DATA RECORDS =>

○ ○ ○ ○ ○ ○ ○

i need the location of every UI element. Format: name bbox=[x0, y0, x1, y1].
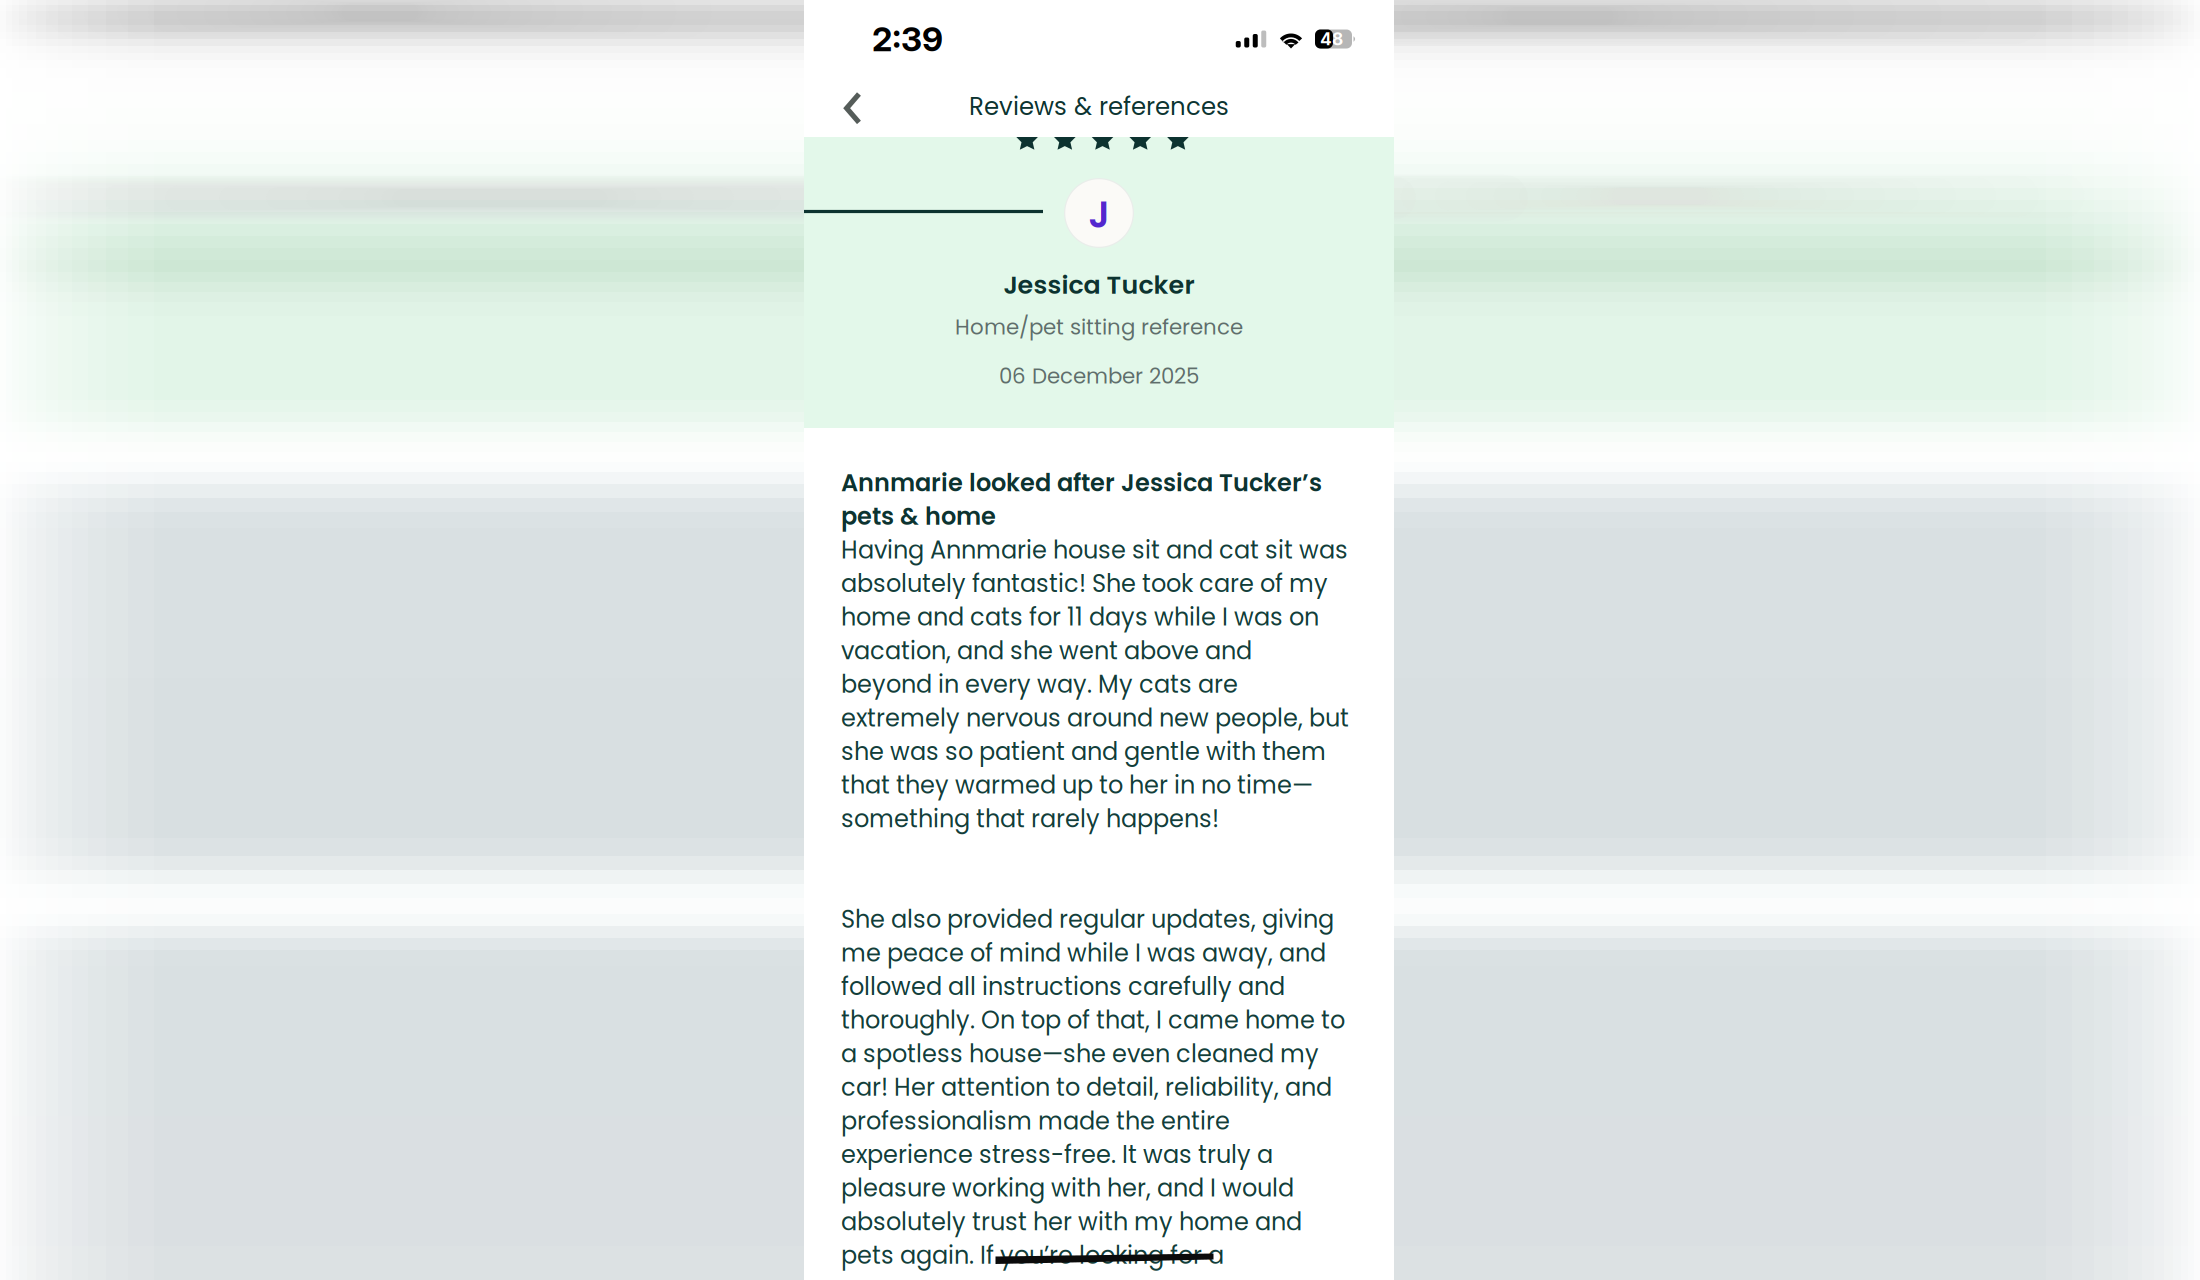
staticText: She also provided regular updates, givin… bbox=[841, 903, 1345, 1272]
staticText: Jessica Tucker bbox=[1004, 267, 1194, 303]
staticText: Annmarie looked after Jessica Tucker’s p… bbox=[841, 466, 1322, 533]
staticText: Reviews & references bbox=[969, 89, 1229, 124]
staticText: J bbox=[1088, 188, 1110, 241]
staticText: Having Annmarie house sit and cat sit wa… bbox=[841, 533, 1349, 836]
staticText: Home/pet sitting reference bbox=[955, 312, 1243, 342]
staticText: 2:39 bbox=[872, 19, 943, 59]
staticText: 48 bbox=[1320, 28, 1343, 50]
button[interactable]: Back bbox=[820, 77, 882, 139]
staticText: 06 December 2025 bbox=[999, 361, 1199, 391]
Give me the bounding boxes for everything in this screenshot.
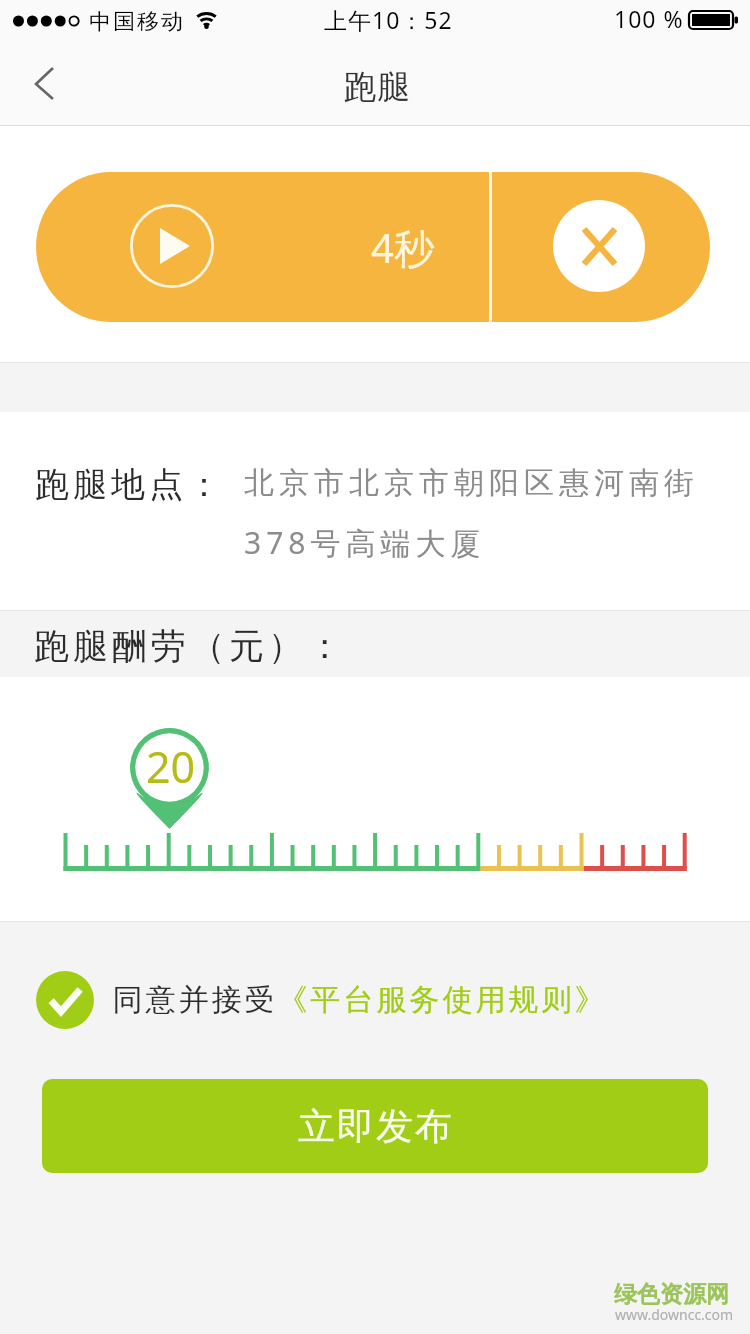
staticText: 100 % bbox=[614, 3, 684, 34]
button[interactable]: Back bbox=[0, 48, 88, 126]
staticText: 跑腿 bbox=[343, 66, 411, 108]
button[interactable]: 同意并接受 bbox=[36, 971, 606, 1029]
staticText: 北京市北京市朝阳区惠河南街378号高端大厦 bbox=[244, 464, 702, 563]
staticText: 《平台服务使用规则》 bbox=[276, 981, 606, 1019]
staticText: 绿色资源网 bbox=[614, 1280, 729, 1309]
staticText: 跑腿酬劳（元）： bbox=[32, 624, 344, 668]
button[interactable]: 立即发布 bbox=[42, 1079, 708, 1173]
button[interactable]: Cancel recording bbox=[553, 200, 645, 292]
button[interactable]: Play voice bbox=[130, 204, 214, 288]
staticText: 中国移动 bbox=[88, 8, 184, 36]
staticText: 4秒 bbox=[371, 220, 434, 275]
staticText: 同意并接受 bbox=[111, 981, 276, 1019]
staticText: 立即发布 bbox=[297, 1103, 453, 1150]
staticText: 跑腿地点： bbox=[33, 463, 223, 506]
staticText: www.downcc.com bbox=[615, 1305, 734, 1324]
staticText: 20 bbox=[146, 737, 196, 796]
staticText: 上午10：52 bbox=[324, 4, 453, 35]
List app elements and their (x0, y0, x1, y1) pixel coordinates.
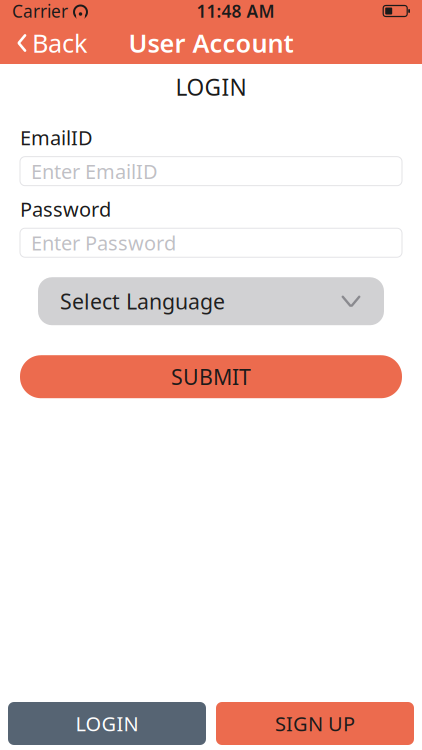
button[interactable]: Back (6, 20, 98, 66)
button[interactable]: SUBMIT (20, 355, 402, 398)
staticText: SIGN UP (275, 710, 355, 737)
staticText: Password (20, 196, 111, 222)
staticText: SUBMIT (171, 363, 251, 391)
staticText: EmailID (20, 124, 93, 151)
staticText: 11:48 AM (197, 0, 275, 22)
staticText: LOGIN (176, 72, 246, 102)
button[interactable]: Select Language (38, 277, 384, 325)
staticText: Carrier (12, 0, 68, 22)
staticText: LOGIN (76, 710, 138, 737)
staticText: Enter EmailID (31, 158, 158, 184)
staticText: Enter Password (31, 229, 176, 256)
button[interactable]: SIGN UP (216, 702, 414, 745)
button[interactable]: LOGIN (8, 702, 206, 745)
staticText: Select Language (60, 287, 225, 315)
staticText: User Account (128, 26, 294, 60)
staticText: Back (32, 26, 88, 60)
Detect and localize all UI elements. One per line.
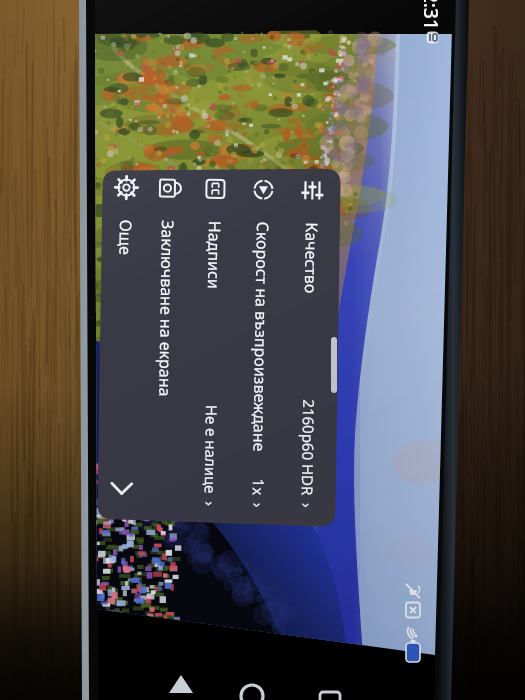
button[interactable]: Phone showing YouTube settings [0, 0, 525, 700]
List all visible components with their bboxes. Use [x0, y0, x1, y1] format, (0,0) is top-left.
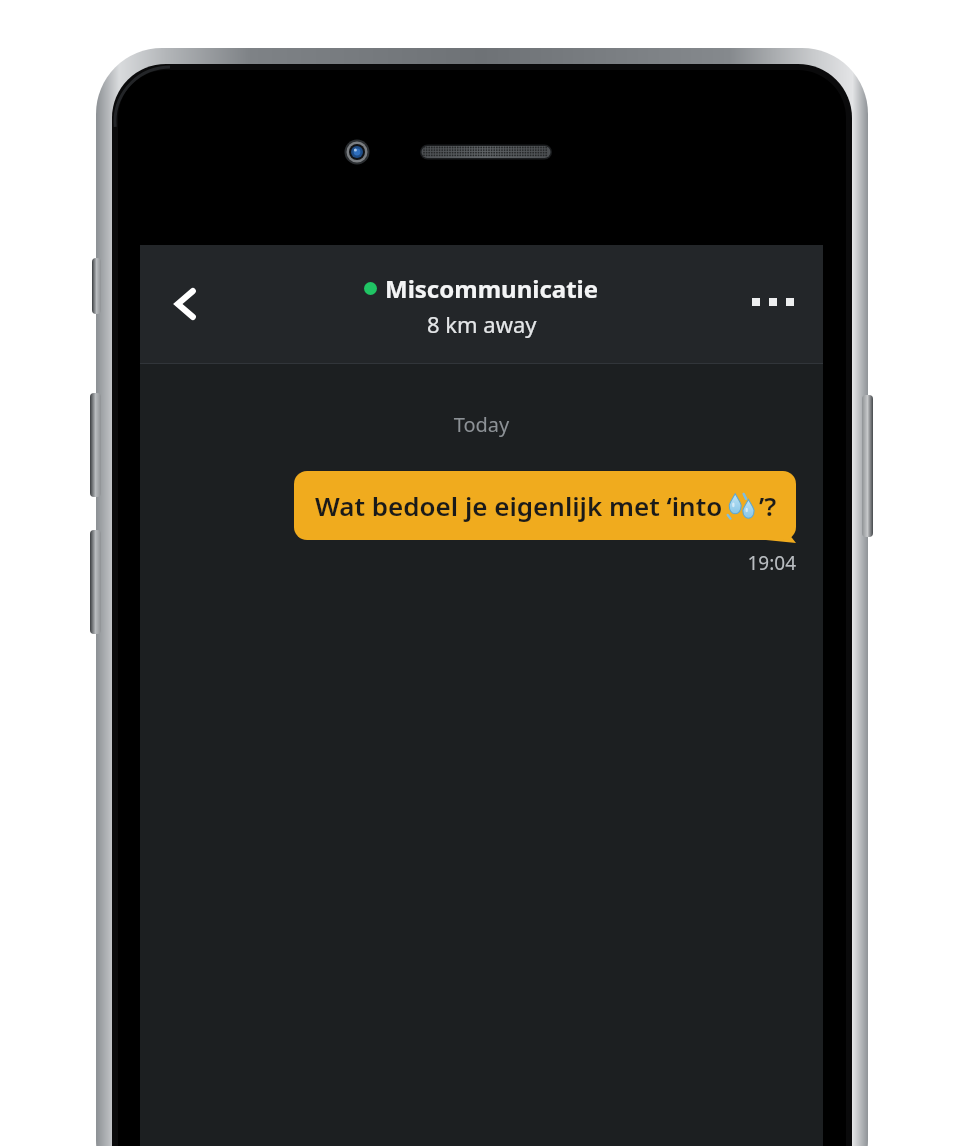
button[interactable]: Wat bedoel je eigenlijk met ‘into	[294, 471, 796, 540]
staticText: 19:04	[140, 550, 796, 576]
staticText: Miscommunicatie	[385, 272, 599, 305]
staticText: Today	[140, 411, 823, 438]
staticText: 8 km away	[427, 309, 537, 339]
button[interactable]: More options	[737, 270, 809, 334]
button[interactable]: Back	[150, 268, 222, 340]
staticText: ’?	[759, 488, 777, 523]
staticText: Wat bedoel je eigenlijk met ‘into	[315, 488, 723, 523]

○ ○ ○ ○ ○ ○ ○

EXERCISE PROMPT => Exactly as they appear above, write out all the entries, but not the images.

RESPONSE =>
i need the location of every UI element. Format: name bbox=[x0, y0, x1, y1].
staticText: She also provided regular updates, givin… bbox=[841, 903, 1345, 1272]
staticText: Jessica Tucker bbox=[1004, 267, 1194, 303]
staticText: Annmarie looked after Jessica Tucker’s p… bbox=[841, 466, 1322, 533]
staticText: Reviews & references bbox=[969, 89, 1229, 124]
staticText: J bbox=[1088, 188, 1110, 241]
staticText: Having Annmarie house sit and cat sit wa… bbox=[841, 533, 1349, 836]
staticText: Home/pet sitting reference bbox=[955, 312, 1243, 342]
staticText: 2:39 bbox=[872, 19, 943, 59]
staticText: 48 bbox=[1320, 28, 1343, 50]
button[interactable]: Back bbox=[820, 77, 882, 139]
staticText: 06 December 2025 bbox=[999, 361, 1199, 391]
Give me the bounding boxes for everything in this screenshot.
staticText: 100 % bbox=[614, 3, 684, 34]
button[interactable]: Back bbox=[0, 48, 88, 126]
staticText: 跑腿 bbox=[343, 66, 411, 108]
button[interactable]: 同意并接受 bbox=[36, 971, 606, 1029]
staticText: 北京市北京市朝阳区惠河南街378号高端大厦 bbox=[244, 464, 702, 563]
staticText: 《平台服务使用规则》 bbox=[276, 981, 606, 1019]
staticText: 绿色资源网 bbox=[614, 1280, 729, 1309]
staticText: 跑腿酬劳（元）： bbox=[32, 624, 344, 668]
button[interactable]: 立即发布 bbox=[42, 1079, 708, 1173]
button[interactable]: Cancel recording bbox=[553, 200, 645, 292]
button[interactable]: Play voice bbox=[130, 204, 214, 288]
staticText: 中国移动 bbox=[88, 8, 184, 36]
staticText: 4秒 bbox=[371, 220, 434, 275]
staticText: 同意并接受 bbox=[111, 981, 276, 1019]
staticText: 立即发布 bbox=[297, 1103, 453, 1150]
staticText: 跑腿地点： bbox=[33, 463, 223, 506]
staticText: www.downcc.com bbox=[615, 1305, 734, 1324]
staticText: 20 bbox=[146, 737, 196, 796]
staticText: 上午10：52 bbox=[324, 4, 453, 35]
List app elements and their (x0, y0, x1, y1) pixel coordinates.
button[interactable]: Back (6, 20, 98, 66)
button[interactable]: SUBMIT (20, 355, 402, 398)
staticText: SIGN UP (275, 710, 355, 737)
staticText: Password (20, 196, 111, 222)
staticText: SUBMIT (171, 363, 251, 391)
staticText: EmailID (20, 124, 93, 151)
staticText: 11:48 AM (197, 0, 275, 22)
staticText: LOGIN (176, 72, 246, 102)
button[interactable]: Select Language (38, 277, 384, 325)
staticText: Carrier (12, 0, 68, 22)
staticText: LOGIN (76, 710, 138, 737)
staticText: Enter EmailID (31, 158, 158, 184)
staticText: Enter Password (31, 229, 176, 256)
button[interactable]: SIGN UP (216, 702, 414, 745)
button[interactable]: LOGIN (8, 702, 206, 745)
staticText: Select Language (60, 287, 225, 315)
staticText: User Account (128, 26, 294, 60)
staticText: Back (32, 26, 88, 60)
Detect and localize all UI elements. One per line.
button[interactable]: Phone showing YouTube settings [0, 0, 525, 700]
List all visible components with their bboxes. Use [x0, y0, x1, y1] format, (0,0) is top-left.
button[interactable]: Wat bedoel je eigenlijk met ‘into	[294, 471, 796, 540]
staticText: 19:04	[140, 550, 796, 576]
staticText: Miscommunicatie	[385, 272, 599, 305]
staticText: Today	[140, 411, 823, 438]
staticText: 8 km away	[427, 309, 537, 339]
button[interactable]: More options	[737, 270, 809, 334]
button[interactable]: Back	[150, 268, 222, 340]
staticText: ’?	[759, 488, 777, 523]
staticText: Wat bedoel je eigenlijk met ‘into	[315, 488, 723, 523]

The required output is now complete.